Caveats and other musings
- I've tried to mitigate the risk of accidentally (or intentionally) using a key that converts to a path outside of the database's working directory. Valid filesystem paths are described above. However, it may still be possible to work around this roadblock. If you find a way to do so, please let me know so I can patch it up! If you're really worried about this, though, one potential solution could be to create a password and symmetrically encrypt each key with it such that the key becomes an alphanumeric string before you try to read or write with it. Thus if a key somehow contains malicious code that could allow it to read from or write to parts of the filesystem outside of the database's working directory, then this method would convert the key to only alphanumeric characters for storage; but it could be decrypted later using the same password. Note that this is absolutely not a method for keeping data safe or private; it's only a possible strategy for mitigating nefarious reads and writes caused by a nefarious key. In fact, I'd recommend finding a super simple encryption algorithm, one that can work fast and produce relatively short strings, since the goal in this particular case has nothing to do with encrypting the data at rest.
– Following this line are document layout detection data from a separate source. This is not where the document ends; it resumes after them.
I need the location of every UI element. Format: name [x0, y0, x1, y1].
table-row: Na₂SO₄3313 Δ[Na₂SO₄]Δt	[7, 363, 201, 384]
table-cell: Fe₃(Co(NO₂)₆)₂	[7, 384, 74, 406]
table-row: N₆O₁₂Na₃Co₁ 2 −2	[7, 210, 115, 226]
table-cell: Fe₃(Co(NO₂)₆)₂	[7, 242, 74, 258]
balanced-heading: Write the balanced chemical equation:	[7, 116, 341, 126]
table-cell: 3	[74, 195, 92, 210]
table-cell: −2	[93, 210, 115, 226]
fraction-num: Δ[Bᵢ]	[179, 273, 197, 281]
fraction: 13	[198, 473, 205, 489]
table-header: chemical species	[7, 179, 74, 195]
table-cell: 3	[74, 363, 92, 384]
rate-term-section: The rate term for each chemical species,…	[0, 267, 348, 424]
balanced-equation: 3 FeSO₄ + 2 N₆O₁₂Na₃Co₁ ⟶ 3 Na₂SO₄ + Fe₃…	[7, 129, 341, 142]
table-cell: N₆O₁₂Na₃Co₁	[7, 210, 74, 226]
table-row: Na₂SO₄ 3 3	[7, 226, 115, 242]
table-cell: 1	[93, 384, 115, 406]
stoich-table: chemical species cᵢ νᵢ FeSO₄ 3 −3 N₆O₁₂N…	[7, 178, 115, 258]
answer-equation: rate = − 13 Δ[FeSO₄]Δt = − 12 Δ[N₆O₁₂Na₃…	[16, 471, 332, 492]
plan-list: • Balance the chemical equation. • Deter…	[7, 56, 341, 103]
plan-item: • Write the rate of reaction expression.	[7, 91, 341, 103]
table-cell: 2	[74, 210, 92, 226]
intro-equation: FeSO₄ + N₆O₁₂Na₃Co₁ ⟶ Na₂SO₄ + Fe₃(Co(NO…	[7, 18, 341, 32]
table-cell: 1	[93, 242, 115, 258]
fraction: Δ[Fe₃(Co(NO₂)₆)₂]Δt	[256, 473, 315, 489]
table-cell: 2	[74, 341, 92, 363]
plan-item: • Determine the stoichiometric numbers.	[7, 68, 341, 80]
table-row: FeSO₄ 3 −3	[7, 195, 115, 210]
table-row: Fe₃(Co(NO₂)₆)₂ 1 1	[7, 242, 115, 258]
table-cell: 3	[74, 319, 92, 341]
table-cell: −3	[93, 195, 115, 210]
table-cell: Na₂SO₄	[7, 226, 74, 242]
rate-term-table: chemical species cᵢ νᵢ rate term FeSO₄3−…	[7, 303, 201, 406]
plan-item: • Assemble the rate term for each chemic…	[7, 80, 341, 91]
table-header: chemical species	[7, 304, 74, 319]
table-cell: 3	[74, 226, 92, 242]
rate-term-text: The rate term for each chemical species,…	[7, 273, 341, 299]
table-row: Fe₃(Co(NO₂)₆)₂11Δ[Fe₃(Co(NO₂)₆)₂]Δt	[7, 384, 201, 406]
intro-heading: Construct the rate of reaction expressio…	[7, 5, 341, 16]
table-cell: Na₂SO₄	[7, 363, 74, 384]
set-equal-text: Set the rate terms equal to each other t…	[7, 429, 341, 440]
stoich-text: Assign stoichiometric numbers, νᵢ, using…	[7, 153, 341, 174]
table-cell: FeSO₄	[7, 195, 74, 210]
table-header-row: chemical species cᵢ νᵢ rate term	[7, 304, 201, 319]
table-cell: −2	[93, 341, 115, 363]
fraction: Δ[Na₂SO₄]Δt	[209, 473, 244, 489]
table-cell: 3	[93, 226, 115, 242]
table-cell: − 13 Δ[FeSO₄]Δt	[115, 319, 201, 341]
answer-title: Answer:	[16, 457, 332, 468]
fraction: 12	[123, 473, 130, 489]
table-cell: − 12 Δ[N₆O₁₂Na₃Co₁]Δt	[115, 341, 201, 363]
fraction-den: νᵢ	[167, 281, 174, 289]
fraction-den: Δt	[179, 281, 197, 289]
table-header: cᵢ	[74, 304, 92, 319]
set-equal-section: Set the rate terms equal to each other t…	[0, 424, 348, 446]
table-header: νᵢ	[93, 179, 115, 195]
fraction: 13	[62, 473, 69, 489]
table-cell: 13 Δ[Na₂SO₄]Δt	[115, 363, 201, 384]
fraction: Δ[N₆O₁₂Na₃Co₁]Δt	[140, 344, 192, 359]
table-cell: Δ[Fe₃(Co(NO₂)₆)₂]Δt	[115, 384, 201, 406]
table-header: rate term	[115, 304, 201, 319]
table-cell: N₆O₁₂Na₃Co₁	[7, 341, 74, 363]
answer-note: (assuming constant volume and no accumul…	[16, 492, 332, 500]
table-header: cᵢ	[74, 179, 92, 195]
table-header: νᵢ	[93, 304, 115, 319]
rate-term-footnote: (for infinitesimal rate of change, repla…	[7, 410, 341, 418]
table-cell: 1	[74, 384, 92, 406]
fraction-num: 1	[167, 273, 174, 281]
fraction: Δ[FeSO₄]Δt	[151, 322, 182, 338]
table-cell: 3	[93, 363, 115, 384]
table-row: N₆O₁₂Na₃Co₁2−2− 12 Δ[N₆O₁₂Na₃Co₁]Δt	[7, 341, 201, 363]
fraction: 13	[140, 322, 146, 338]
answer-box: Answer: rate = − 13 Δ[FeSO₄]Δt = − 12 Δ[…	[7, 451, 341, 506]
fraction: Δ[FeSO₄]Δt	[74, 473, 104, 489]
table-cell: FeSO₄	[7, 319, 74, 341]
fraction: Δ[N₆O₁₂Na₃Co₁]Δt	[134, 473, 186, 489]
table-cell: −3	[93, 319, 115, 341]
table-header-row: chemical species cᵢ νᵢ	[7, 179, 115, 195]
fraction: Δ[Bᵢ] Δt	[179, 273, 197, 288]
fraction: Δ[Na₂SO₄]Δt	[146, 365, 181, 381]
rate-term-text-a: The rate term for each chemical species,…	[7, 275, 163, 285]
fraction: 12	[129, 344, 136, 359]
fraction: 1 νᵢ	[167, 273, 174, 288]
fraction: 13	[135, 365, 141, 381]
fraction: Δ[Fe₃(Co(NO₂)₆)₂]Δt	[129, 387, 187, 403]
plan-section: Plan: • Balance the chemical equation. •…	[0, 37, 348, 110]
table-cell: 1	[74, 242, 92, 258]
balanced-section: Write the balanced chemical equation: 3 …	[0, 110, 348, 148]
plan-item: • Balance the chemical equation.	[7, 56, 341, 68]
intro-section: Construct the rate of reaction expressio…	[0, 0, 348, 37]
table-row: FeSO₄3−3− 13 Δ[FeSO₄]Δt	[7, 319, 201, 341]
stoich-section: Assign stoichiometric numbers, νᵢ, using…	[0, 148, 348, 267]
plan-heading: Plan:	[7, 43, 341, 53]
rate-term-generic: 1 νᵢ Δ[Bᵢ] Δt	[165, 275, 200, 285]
- This package intentionally doesn't include any options to encrypt the data at rest because such a feature is out of scope.
- I don't know what I'm doing. This is probably horribly designed and executed. But it works for my needs, so I'm happy with it.
- I have no idea how it'll respond to binary data. I haven't tried it yet. But I suspect that, as long as the data can be stringified, it can be written and read with FileDB. I should probably add that to the to-do list...
- Good luck! Feel free to give me feedback!